Sebagai generasi penerus Negeri yang kita cintai ini, melestarikan kebudayaan daerah adalah hal yang menjadi sebuah tanggung jawab yang cukup berat untuk dipikul. Terlebih lagi, banyaknya generasi muda yang dengan mudah melupakan kebudayaan daerahnya, dan menggantinya dengan kebudayaan asing, membuat kebudayaan daerah banyak yang diklaim oleh negara lain. Seperti batik, angklung, lagu rasa sayange, rendang, reog ponorogo serta beberapa kebudayaan daerah lain yang diklaim oleh negara tetangga kita tersebut.

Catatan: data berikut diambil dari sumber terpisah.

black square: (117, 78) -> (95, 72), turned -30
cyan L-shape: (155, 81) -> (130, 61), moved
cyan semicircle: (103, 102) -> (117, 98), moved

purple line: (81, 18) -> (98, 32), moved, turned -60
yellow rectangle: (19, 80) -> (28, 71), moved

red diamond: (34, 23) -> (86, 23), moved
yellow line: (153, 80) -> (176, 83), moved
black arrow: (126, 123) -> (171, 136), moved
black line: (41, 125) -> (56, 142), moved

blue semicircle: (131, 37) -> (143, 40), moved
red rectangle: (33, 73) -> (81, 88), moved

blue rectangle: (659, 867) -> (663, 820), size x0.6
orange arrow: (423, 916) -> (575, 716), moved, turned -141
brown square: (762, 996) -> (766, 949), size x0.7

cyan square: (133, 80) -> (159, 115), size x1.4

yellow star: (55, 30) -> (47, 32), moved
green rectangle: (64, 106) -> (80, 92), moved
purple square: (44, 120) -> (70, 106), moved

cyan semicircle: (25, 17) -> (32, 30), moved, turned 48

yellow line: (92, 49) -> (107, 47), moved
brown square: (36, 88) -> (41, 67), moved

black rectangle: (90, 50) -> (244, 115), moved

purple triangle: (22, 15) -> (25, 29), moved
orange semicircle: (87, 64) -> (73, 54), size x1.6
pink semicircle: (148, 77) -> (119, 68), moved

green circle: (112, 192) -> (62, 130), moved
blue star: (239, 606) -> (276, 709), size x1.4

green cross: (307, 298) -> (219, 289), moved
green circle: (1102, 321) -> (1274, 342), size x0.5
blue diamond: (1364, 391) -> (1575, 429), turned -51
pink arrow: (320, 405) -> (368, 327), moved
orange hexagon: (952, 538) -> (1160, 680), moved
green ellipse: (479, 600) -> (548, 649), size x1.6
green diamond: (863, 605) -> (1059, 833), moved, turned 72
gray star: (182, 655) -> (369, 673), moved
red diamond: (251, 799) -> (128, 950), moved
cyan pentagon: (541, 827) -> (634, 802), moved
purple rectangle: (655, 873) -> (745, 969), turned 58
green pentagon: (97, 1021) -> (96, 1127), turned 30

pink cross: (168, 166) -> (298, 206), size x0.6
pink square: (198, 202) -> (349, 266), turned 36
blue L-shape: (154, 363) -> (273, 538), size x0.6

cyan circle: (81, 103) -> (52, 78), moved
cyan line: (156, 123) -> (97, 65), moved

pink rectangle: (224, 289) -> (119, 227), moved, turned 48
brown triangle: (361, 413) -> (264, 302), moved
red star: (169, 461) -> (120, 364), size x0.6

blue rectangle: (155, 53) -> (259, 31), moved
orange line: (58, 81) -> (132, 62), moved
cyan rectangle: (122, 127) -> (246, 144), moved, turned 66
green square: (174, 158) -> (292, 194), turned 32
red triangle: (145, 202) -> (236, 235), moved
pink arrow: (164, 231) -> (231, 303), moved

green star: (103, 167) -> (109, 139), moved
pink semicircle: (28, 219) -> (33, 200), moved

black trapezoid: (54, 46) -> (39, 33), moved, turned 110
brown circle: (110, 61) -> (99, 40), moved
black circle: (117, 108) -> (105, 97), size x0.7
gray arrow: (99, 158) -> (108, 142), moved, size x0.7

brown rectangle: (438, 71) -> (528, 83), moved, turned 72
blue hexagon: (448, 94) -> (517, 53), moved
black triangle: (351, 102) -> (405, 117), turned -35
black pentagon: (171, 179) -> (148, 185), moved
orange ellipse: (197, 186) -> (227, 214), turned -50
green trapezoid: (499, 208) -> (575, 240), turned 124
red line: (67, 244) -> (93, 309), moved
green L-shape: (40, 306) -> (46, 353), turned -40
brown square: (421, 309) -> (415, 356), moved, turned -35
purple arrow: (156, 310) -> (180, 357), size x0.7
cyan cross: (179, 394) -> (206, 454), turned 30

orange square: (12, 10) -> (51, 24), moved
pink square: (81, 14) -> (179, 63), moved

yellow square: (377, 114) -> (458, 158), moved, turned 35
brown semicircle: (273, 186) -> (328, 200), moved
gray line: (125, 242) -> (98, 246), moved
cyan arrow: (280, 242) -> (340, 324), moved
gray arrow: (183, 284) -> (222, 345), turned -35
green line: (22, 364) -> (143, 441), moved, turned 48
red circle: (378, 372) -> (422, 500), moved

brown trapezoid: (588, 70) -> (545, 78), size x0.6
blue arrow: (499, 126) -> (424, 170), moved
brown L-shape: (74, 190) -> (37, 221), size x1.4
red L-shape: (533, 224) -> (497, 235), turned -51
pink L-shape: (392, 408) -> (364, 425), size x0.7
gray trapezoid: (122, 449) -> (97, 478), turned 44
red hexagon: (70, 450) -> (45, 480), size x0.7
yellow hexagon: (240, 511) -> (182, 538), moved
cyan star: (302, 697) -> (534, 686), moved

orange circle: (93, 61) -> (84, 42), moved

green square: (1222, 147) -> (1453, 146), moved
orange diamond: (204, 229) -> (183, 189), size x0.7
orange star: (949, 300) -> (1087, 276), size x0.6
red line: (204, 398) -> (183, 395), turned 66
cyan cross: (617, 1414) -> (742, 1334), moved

Yang membuat saya menjadi sedikit kecewa dengan para generasi penerus negeri ini adalah keengganan mereka untuk mempelajari budaya daerahnya, namun lebih semangat dalam mempelajari kebudayaan luar. Bahkan, semangat belajar kebudayaan daerah, semangat para turis mancanegara lebih tinggi daripada para pemuda sekarang. Oleh karena itulah kebudayaan daerah kita bisa dengan mudah diklaim oleh negara lain. Setelah diklaim, maka semangat para pemuda untuk berperang dengan negara tersebut mulai tersulut. Seperti kasus klaim kebudayaan kita oleh Malaysia, para pemuda yang aktif didunia internet, banyak yang menuliskan tentang Malaysia yang dituding sebagai maling atau pencuri. Sementara saat kebudayaan tersebut bisa diambil kembali, semangat mempertahankan kebudayaan tersebut yang telah dicuri dengan belajar, hilang tidak berbekas.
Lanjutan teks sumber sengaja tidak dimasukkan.